Problem description:
Read the records below. Copy each line where the string "Founder" occurs.

Data shown:

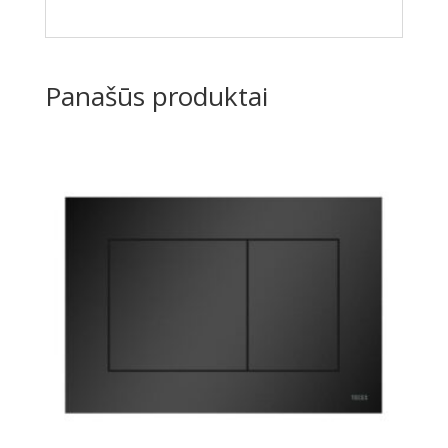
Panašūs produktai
...
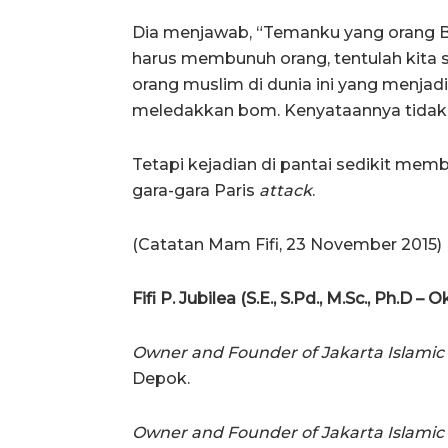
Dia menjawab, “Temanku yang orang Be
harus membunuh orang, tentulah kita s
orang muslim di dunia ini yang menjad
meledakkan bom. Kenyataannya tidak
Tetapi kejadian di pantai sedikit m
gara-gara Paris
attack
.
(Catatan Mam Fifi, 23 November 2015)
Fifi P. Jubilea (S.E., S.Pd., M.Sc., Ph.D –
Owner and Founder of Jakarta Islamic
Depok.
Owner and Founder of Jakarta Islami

Your response:
Owner and Founder of Jakarta Islamic
Owner and Founder of Jakarta Islami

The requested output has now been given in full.